El párroco, Julián Nicolás, madrileño de 61 años «por la gloria de Dios», como él mismo reconoce, llegó a Vicálvaro tras servir al Dios de los pobres como misionero de la Obra de Cooperación Sacerdotal Hispanoamericana (OCHSA) durante ocho años –«anunciando al Señor y al Evangelio»– en las periferias más profundas de Argentina. A las puertas del tercer aniversario de la coronación canónica de la imagen de la Virgen de la Antigua, nos abre las puertas de su actual casa para contarnos los principales detalles de esta celebración.

¿Cómo van a conmemorar el tercer aniversario de la coronación canónica?
Vamos a celebrar un recuerdo de los tres años de la coronación canónica que realizó el cardenal arzobispo de Madrid, Carlos Osoro, el 29 de noviembre de 2015, a la imagen de Santa María la Antigua. Oficiaremos la Misa solemne del día de la fiesta, que es la Asunción de María a los Cielos. Y lo haremos acompañados de la hermandad de Santa María la Antigua, que son cerca de 500 hermanos y que se reúne en torno a la parroquia. Porque la parroquia y la hermandad vamos siempre unidos y de la mano.

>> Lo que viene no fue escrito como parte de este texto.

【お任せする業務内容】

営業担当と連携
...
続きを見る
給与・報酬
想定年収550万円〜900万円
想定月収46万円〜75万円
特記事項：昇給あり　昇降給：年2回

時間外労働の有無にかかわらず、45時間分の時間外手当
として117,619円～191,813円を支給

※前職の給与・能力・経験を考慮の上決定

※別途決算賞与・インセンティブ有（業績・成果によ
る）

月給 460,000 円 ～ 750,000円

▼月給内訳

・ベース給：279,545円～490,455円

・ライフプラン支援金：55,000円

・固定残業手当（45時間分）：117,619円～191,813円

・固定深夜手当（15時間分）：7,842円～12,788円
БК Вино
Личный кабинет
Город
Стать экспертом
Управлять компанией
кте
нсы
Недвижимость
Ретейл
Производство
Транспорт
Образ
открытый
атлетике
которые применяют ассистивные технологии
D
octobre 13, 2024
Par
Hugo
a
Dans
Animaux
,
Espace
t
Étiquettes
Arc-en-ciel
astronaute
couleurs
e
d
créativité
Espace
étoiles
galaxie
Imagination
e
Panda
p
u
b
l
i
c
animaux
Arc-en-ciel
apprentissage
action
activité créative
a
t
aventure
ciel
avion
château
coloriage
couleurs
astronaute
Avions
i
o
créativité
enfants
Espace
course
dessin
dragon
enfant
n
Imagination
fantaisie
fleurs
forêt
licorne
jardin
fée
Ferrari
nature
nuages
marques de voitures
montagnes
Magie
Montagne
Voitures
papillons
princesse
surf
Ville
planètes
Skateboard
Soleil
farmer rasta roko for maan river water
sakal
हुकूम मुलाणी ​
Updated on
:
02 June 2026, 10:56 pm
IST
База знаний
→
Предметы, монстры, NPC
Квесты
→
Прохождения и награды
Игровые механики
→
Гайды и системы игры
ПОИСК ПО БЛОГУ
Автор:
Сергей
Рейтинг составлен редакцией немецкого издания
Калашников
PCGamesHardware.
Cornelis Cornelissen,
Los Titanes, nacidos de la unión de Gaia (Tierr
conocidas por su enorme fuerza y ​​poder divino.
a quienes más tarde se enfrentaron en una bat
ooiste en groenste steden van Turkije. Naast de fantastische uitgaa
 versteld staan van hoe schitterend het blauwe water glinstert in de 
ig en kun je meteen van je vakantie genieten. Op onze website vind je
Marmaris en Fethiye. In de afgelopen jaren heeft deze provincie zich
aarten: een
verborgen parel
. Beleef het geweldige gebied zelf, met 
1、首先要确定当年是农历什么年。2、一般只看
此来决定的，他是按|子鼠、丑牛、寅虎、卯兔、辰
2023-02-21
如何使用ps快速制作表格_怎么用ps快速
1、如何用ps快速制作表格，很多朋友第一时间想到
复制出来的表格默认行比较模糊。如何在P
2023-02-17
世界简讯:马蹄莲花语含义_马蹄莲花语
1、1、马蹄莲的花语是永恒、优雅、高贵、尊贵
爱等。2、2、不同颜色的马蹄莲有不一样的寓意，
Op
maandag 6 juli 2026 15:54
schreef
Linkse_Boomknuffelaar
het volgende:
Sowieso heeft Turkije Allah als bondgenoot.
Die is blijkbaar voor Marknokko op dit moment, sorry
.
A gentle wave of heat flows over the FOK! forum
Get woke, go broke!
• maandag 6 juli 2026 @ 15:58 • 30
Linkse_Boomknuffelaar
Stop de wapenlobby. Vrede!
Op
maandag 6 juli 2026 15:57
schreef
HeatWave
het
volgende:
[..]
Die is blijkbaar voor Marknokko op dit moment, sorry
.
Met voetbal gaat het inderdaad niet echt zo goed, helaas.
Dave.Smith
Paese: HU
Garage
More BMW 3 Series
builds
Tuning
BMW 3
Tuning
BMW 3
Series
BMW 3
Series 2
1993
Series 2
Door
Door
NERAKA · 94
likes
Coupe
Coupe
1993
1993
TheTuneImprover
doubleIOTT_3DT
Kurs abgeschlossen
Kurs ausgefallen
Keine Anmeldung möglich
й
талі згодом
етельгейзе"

Una imagen, sin duda, colmada de detalles que le hacen ser especial, ¿no?
Así es. La imagen se quemó en la guerra y, en el año 1940, se realizó por un artista valenciano. La actual es una copia fiel de la que existió anteriormente. Es, realmente, muy bonita. Representa la imagen de la Virgen con el Niño y, en la derecha, lleva una granada.

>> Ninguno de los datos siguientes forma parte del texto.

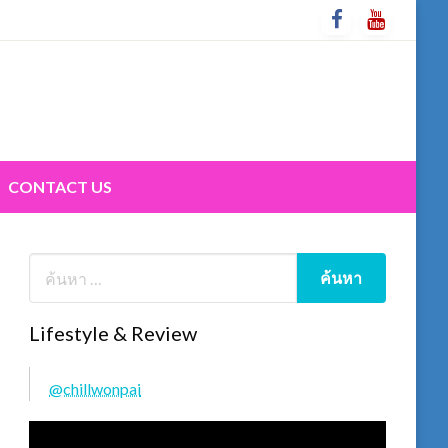
CONTACT US
Lifestyle & Review
@chillwonpai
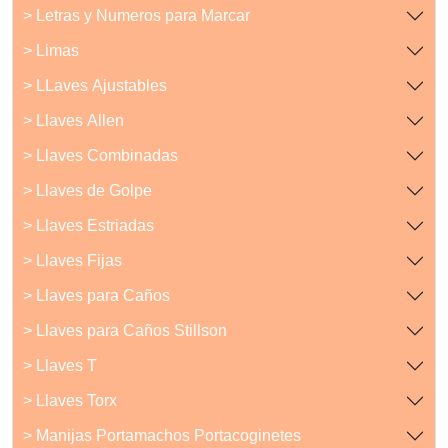
> Letras y Numeros para Marcar
> Limas
> LLaves Ajustables
> Llaves Allen
> Llaves Combinadas
> Llaves de Golpe
> Llaves Estriadas
> Llaves Fijas
> Llaves para Caños
> Llaves para Caños Stillson
> Llaves T
> Llaves Torx
> Manijas Portamachos Portacoginetes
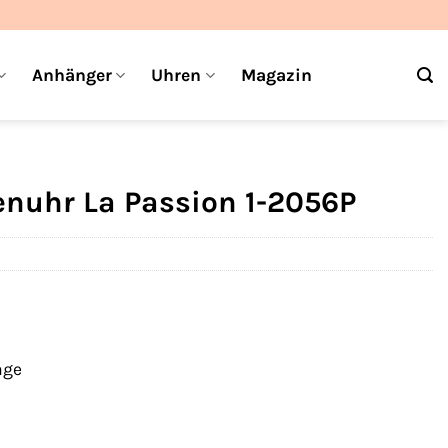
Anhänger
Uhren
Magazin
nuhr La Passion 1-2056P
age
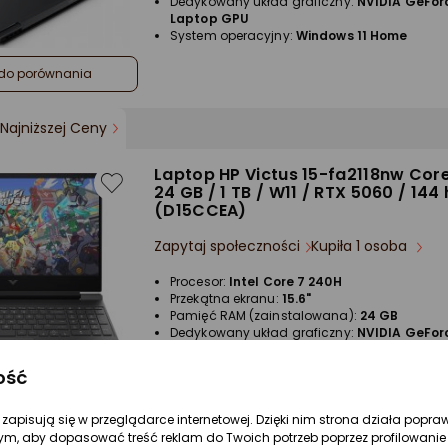
Dedykowany układ graficzny:
NVIDIA GeFor
Laptop GPU
System operacyjny:
Windows 11 Home
do porównania
Najniższej Ceny
Laptop HP Victus 15-fa2118nw Core
24 GB / 1 TB / W11 / RTX 5060 / 144 
(D15CCEA)
Zapytaj społeczności
Kupiła 1 osoba
Procesor:
Intel Core 7 240H
Przekątna ekranu:
15.6"
Pamięć RAM (zainstalowana):
24 GB
Dedykowany układ graficzny:
NVIDIA GeFor
Laptop GPU
System operacyjny:
Windows 11 Home
ość
do porównania
re zapisują się w przeglądarce internetowej. Dzięki nim strona działa popra
ym, aby dopasować treść reklam do Twoich potrzeb poprzez profilowanie 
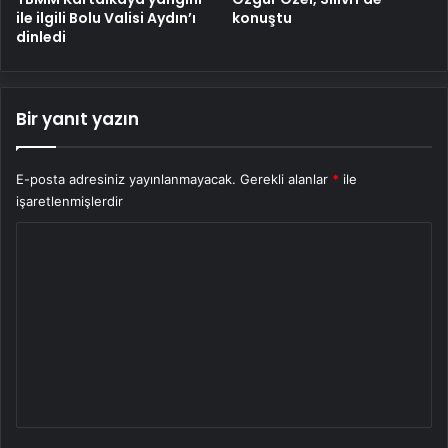
ile ilgili Bolu Valisi Aydın’ı
konuştu
dinledi
Bir yanıt yazın
E-posta adresiniz yayınlanmayacak.
Gerekli alanlar
*
ile
işaretlenmişlerdir
Y
o
r
u
m
*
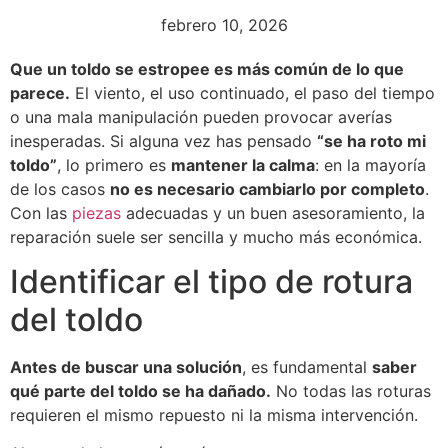
febrero 10, 2026
Que un toldo se estropee es más común de lo que
parece.
El viento, el uso continuado, el paso del tiempo
o una mala manipulación pueden provocar averías
inesperadas. Si alguna vez has pensado
“se ha roto mi
toldo”
, lo primero es
mantener la calma
: en la mayoría
de los casos
no es necesario cambiarlo por completo
.
Con las
piezas
adecuadas y un buen asesoramiento, la
reparación suele ser sencilla y mucho más económica.
Identificar el tipo de rotura
del toldo
Antes de buscar una solución
, es fundamental
saber
qué parte del toldo se ha dañado.
No todas las roturas
requieren el mismo repuesto ni la misma intervención.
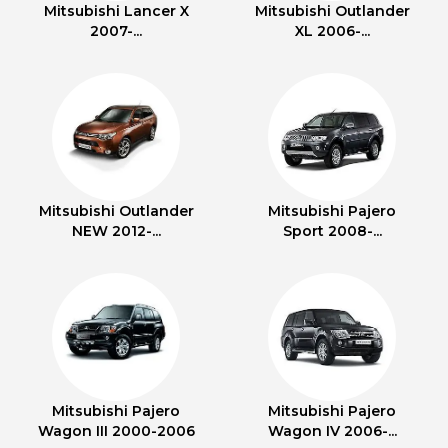
Mitsubishi Lancer X
Mitsubishi Outlander
2007-...
XL 2006-...
Mitsubishi Outlander
Mitsubishi Pajero
NEW 2012-...
Sport 2008-...
Mitsubishi Pajero
Mitsubishi Pajero
Wagon III 2000-2006
Wagon IV 2006-...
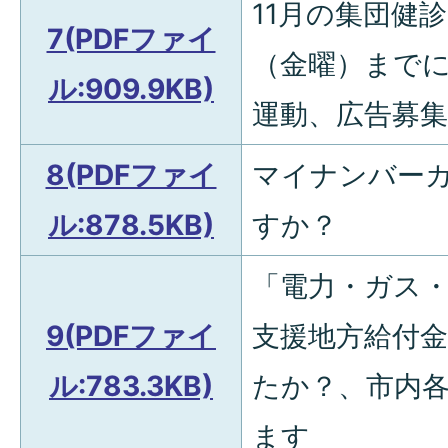
11月の集団健
7(PDFファイ
（金曜）まで
ル:909.9KB)
運動、広告募集
8(PDFファイ
マイナンバー
ル:878.5KB)
すか？
「電力・ガス
9(PDFファイ
支援地方給付
ル:783.3KB)
たか？、市内
ます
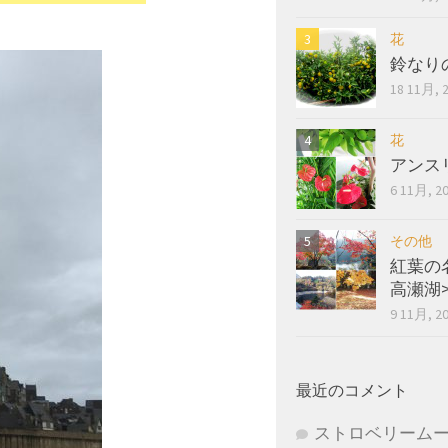
花
鈴なり
18 11月, 
花
アンス
6 11月, 2
その他
紅葉の
高瀬湖
9 11月, 2
最近のコメント
ストロベリーム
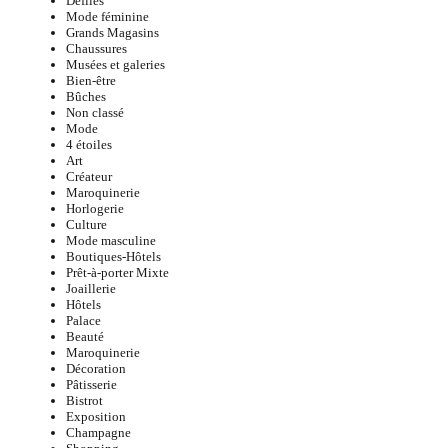
Défilés
Mode féminine
Grands Magasins
Chaussures
Musées et galeries
Bien-être
Bûches
Non classé
Mode
4 étoiles
Art
Créateur
Maroquinerie
Horlogerie
Culture
Mode masculine
Boutiques-Hôtels
Prêt-à-porter Mixte
Joaillerie
Hôtels
Palace
Beauté
Maroquinerie
Décoration
Pâtisserie
Bistrot
Exposition
Champagne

¿Qué supone para usted poder celebrar este tercer aniversario?
Supone, en primer lugar, poder unirme a ellos, ya que yo solamente llevo aquí año y medio. Por tanto, unirme, de alguna manera, a lo que pasó hace tres años. E integrarme, también y de esta manera, en la vida de la comunidad.

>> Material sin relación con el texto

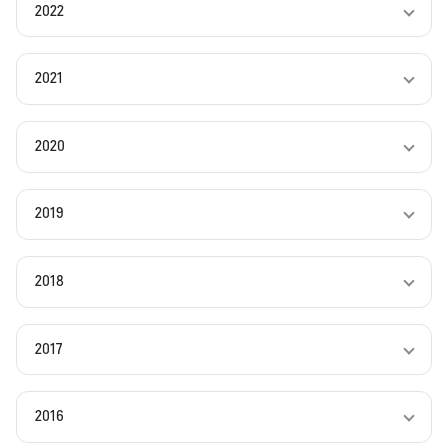
2022
2021
2020
2019
2018
2017
2016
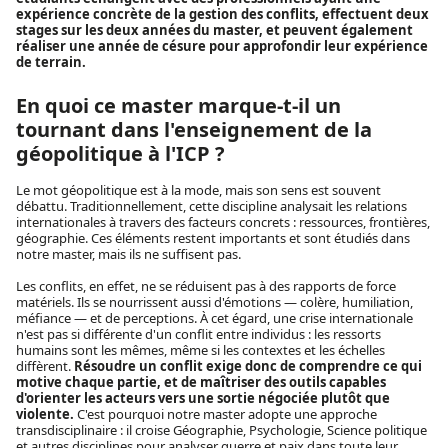
expérience concrète de la gestion des conflits, effectuent deux
stages sur les deux années du master, et peuvent également
réaliser une année de césure pour approfondir leur expérience
de terrain.
En quoi ce master marque-t-il un
tournant dans l'enseignement de la
géopolitique à l'ICP ?
Le mot géopolitique est à la mode, mais son sens est souvent
débattu. Traditionnellement, cette discipline analysait les relations
internationales à travers des facteurs concrets : ressources, frontières,
géographie. Ces éléments restent importants et sont étudiés dans
notre master, mais ils ne suffisent pas.
Les conflits, en effet, ne se réduisent pas à des rapports de force
matériels. Ils se nourrissent aussi d'émotions — colère, humiliation,
méfiance — et de perceptions. À cet égard, une crise internationale
n'est pas si différente d'un conflit entre individus : les ressorts
humains sont les mêmes, même si les contextes et les échelles
diffèrent.
Résoudre un conflit exige donc de comprendre ce qui
motive chaque partie, et de maîtriser des outils capables
d'orienter les acteurs vers une sortie négociée plutôt que
violente.
C'est pourquoi notre master adopte une approche
transdisciplinaire : il croise Géographie, Psychologie, Science politique
et autres disciplines pour analyser guerre et paix dans toute leur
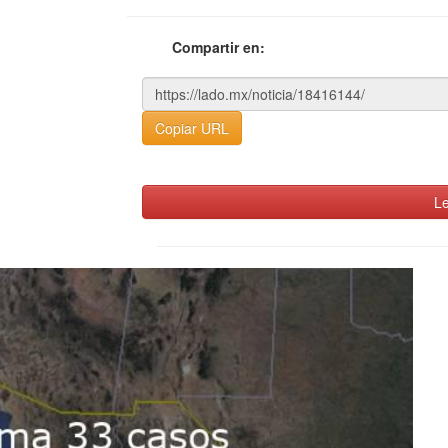
Compartir en:
Copiar URL
Le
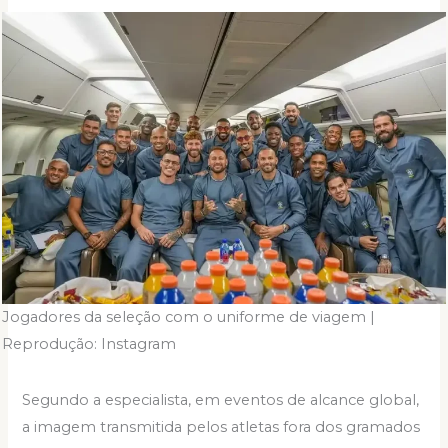
Jogadores da seleção com o uniforme de viagem |
Reprodução: Instagram
Segundo a especialista, em eventos de alcance global,
a imagem transmitida pelos atletas fora dos gramados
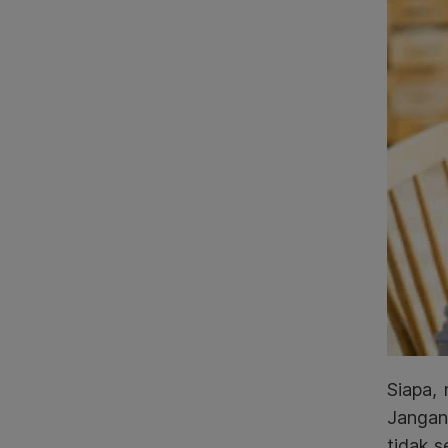
Siapa, 
Jangan
tidak 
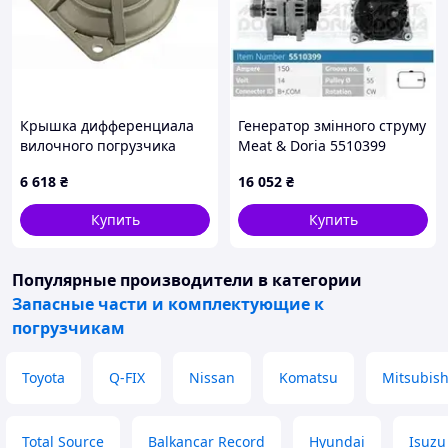
Крышка дифференциала
Генератор змінного струму
вилочного погрузчика
Meat & Doria 5510399
Toyota 41122-23320-71
6 618
₴
16 052
₴
Купить
Купить
Популярные производители
в категории
Запасные части и комплектующие к
погрузчикам
Toyota
Q-FIX
Nissan
Komatsu
Mitsubish
Total Source
Balkancar Record
Hyundai
Isuzu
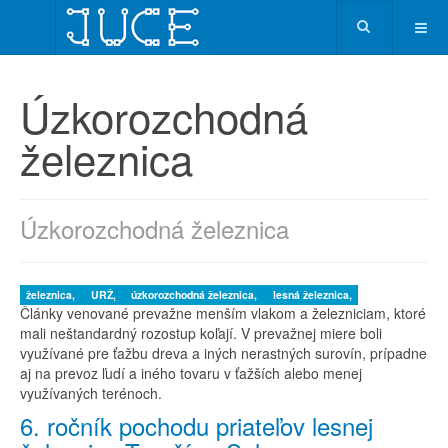
Úzkorozchodná
železnica
Úzkorozchodná železnica
železnica,
URŽ,
úzkorozchodná železnica,
lesná železnica,
Články venované prevažne menším vlakom a železniciam, ktoré
mali neštandardný rozostup koľají. V prevažnej miere boli
využívané pre ťažbu dreva a iných nerastných surovín, prípadne
aj na prevoz ľudí a iného tovaru v ťažších alebo menej
využívaných terénoch.
6. ročník pochodu priateľov lesnej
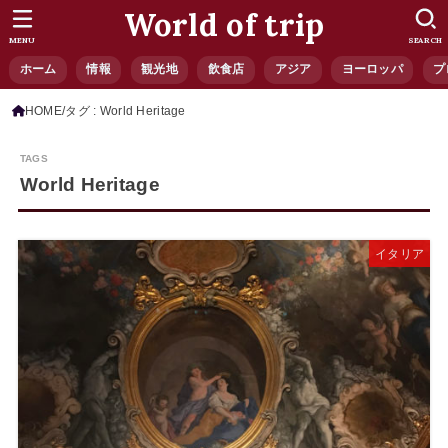
World of trip
MENU
SEARCH
ホーム
情報
観光地
飲食店
アジア
ヨーロッパ
プ
HOME
タグ : World Heritage
World Heritage
イタリア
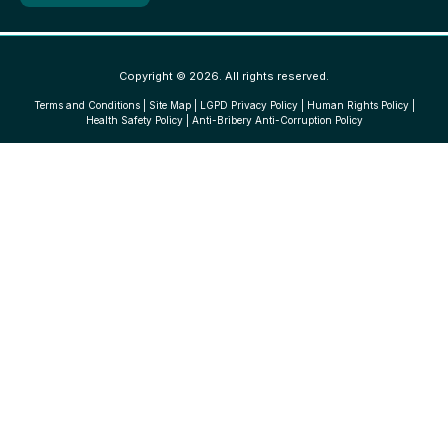
Copyright © 2026. All rights reserved.
Terms and Conditions
|
Site Map
|
LGPD Privacy Policy
|
Human Rights Policy
|
Health Safety Policy
|
Anti-Bribery Anti-Corruption Policy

¿Cómo vive la comunidad la presencia de Santa María la Antigua y cómo están preparando la fiesta?
Con mucha expectación y, además, con una devoción muy sincera. La Virgen de la Antigua convoca mucho, y los feligreses están expectantes y deseando que llegue la celebración.
Desde el punto de vista personal, ¿qué siente cuando mira a la Virgen?
Es una imagen preciosa; ante la cual, uno siente especial devoción… A mí me atrae, y el que la ve con un poco de fe, no puede evitar que le pase lo mismo. En la guerra, cuando quemaron algunas imágenes, algunas copias salieron bien o otras muy mal… y, gracias a Dios, esta salió preciosa. El artista de Valencia que la hizo, la reprodujo verdaderamente admirable.
Es una imagen que da mucho de sí para hablar a los niños, en las catequesis, en las reuniones de familia… Y convoca mucho en todo el arciprestazgo.
Una talla de Madre que, tal vez, configura, de principio a fin, su fe, su credo y sus 33 sacerdotales años…
Como sacerdote y desde lo más íntimo, a mí me ha ayudado muchísimo la imagen y la presencia de la Virgen. Yo me he criado en Getafe en los escolapios, en un colegio de la Inmaculada y en el Seminario de la Inmaculada… Por tanto, la fiesta de la Virgen siempre me ha ayudado mucho a todos los niveles: espiritual, profesional y anímico. Y sí, Ella configura todos y cada uno de mis años como misionero y cura.